The more I listen to it, the more it becomes my absolute favourite Laurent Veronnez production.
It just seems so, so simple, the melodies especially. When deconstructed to its core components, it just shouldn't work! Harmonically, it consists of mostly riffs, without much progression. The arpeggiated piano you could call a melody; the plucks have too simple a progression. Contrasted with that simplicity, the beautiful, beautiful pads in the background provide the only proper melody, and add the dreaminess and warmth to the entire track...
But there's the sound design, which gives it that depth, that mood, and makes the entire thing one of the most beautiful trance tracks ever. The arrangement is just spot on. Just calms down at a perfect time, in a perfect way, builds up when it should, how it should... Lulls you to sleep, then plays with your heart strings.
FX? Doesn't need much. Those subtle mid-high-range filter sweeps add the sense of subtle, slow movement and a spacey undertone. Drums? As simple as possible, yet everything sounds very cohesive. Bassline? Just one. And it almost seems like a crossover between a bass, melodic sound and a percussion. Full of colour.
It just fits the title perfectly. Dreams and love.

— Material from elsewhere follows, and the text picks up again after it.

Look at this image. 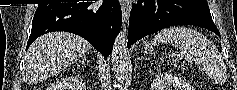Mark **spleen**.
<instances>
[{"instance_id": "obj_1", "label": "spleen", "mask_w": 237, "mask_h": 90, "mask_svg": "<svg viewBox=\"0 0 237 90\" xmlns=\"http://www.w3.org/2000/svg\"><path fill=\"white\" fill-rule=\"evenodd\" d=\"M157 44H172L179 48L180 54L187 58L188 62H195L202 70H210L211 64L218 60L217 48L207 40L203 34H199L192 28H166L158 32L154 38V46Z\"/></svg>"}]
</instances>
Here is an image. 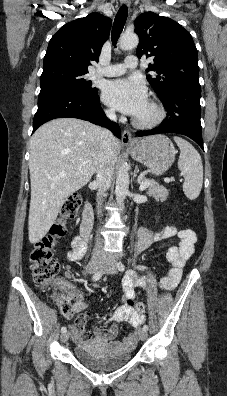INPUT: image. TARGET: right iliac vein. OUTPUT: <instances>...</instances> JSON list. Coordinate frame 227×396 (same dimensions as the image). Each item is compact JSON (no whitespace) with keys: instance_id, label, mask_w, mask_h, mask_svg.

And the more I think about it, Ladyblue is the direct follow-up to this one. Simple complexity, with a focus on sound design, beautiful pads in the background, and a seemingly complex arpeggiated melody. It's a bit less chaotic element-wise, and more focused, which is just a byproduct of its time. Maybe why I prefer Venus Of My Dreams is because it seems like it wasn't as planned, sort of spontaneous, but from the heart just as much, if not more. Venus Of My Dreams feels like Laurent expressed his raw emotions, whereas with Ladyblue it almost seems like he processed them before, if that makes sense (and if it's actually the case).